La douleur qui change tout
La perte d’Hamnet, le fils bien-aimé mort en 1596, à l’âge de 11 ans, change le film en tragédie, tenue sans mélo excessif par la cinéaste et ses interprètes, qui jouent le déchirement comme une dévastation intime intérieure. Paul Mescal confère à William Shakespeare une grandeur tragique admirable. Tandis que son épouse est restée à Stratford-upon-Avon, Shakespeare révolutionnait la littérature anglaise à Londres. Quand il monte sur la scène du théâtre du Globe, jouant Hamlet, la pièce, Paul Mescal nous saisit de douleur et d’admiration, de joie et de tristesse.
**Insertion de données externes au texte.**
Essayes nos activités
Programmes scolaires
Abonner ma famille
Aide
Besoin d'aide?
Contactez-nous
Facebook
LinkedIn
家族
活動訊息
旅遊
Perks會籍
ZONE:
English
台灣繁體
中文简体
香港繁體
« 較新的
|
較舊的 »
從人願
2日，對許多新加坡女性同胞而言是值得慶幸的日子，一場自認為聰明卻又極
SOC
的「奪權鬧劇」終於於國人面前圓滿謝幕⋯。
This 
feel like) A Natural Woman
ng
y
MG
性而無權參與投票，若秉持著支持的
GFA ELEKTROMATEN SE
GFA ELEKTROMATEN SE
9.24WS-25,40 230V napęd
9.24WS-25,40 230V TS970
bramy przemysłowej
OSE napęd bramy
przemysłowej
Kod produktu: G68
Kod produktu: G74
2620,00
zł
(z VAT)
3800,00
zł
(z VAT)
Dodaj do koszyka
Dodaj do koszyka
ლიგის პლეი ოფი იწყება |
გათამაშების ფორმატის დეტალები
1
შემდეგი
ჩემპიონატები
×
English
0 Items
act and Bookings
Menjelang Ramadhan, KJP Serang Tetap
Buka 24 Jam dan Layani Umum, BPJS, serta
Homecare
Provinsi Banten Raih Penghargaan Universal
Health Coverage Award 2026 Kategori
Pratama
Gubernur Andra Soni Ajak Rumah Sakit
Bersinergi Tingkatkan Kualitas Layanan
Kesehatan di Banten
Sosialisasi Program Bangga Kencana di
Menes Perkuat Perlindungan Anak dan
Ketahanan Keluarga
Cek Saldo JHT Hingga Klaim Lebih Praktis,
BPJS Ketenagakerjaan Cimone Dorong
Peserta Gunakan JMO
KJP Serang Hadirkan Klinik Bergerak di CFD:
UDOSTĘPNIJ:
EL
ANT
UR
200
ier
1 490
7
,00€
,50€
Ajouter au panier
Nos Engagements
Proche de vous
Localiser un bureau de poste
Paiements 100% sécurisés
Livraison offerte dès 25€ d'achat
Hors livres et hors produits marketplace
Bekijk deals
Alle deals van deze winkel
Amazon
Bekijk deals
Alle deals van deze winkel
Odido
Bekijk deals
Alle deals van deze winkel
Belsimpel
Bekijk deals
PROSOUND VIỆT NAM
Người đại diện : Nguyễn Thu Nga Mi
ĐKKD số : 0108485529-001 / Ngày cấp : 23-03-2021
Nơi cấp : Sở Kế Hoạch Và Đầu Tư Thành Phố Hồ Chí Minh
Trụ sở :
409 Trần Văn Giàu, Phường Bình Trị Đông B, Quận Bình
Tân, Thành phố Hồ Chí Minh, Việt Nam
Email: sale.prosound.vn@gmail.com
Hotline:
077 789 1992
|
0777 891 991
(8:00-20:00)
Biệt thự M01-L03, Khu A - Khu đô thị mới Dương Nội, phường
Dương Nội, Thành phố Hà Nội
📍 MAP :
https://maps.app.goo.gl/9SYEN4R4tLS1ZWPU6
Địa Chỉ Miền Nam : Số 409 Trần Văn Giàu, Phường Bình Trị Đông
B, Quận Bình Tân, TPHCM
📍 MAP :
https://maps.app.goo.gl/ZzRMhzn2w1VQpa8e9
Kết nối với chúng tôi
Shakespeare a écrit Hamlet quelques années après la mort de son fils Hamnet. L’influence de cet événement sur l’écriture de l’une de ses pièces les plus célèbres n’est jamais étayée par le scénario, mais fortement suggérée. Rien de grave. Ce qui importe, et nous emporte, c’est la façon dont nous percevons la pièce à la fin, à travers les yeux et le cœur d’Agnès, l’une des scènes les plus puissantes du roman comme du film. Nul doute que cette vision de Hamlet et son fantôme chargera désormais la nôtre, une relecture pleine de l’âme forte d’ Hamnet.
Hamnet de Chloé Zhao, en salles dès ce mercredi 21 janvier. Durée : 2 h 05.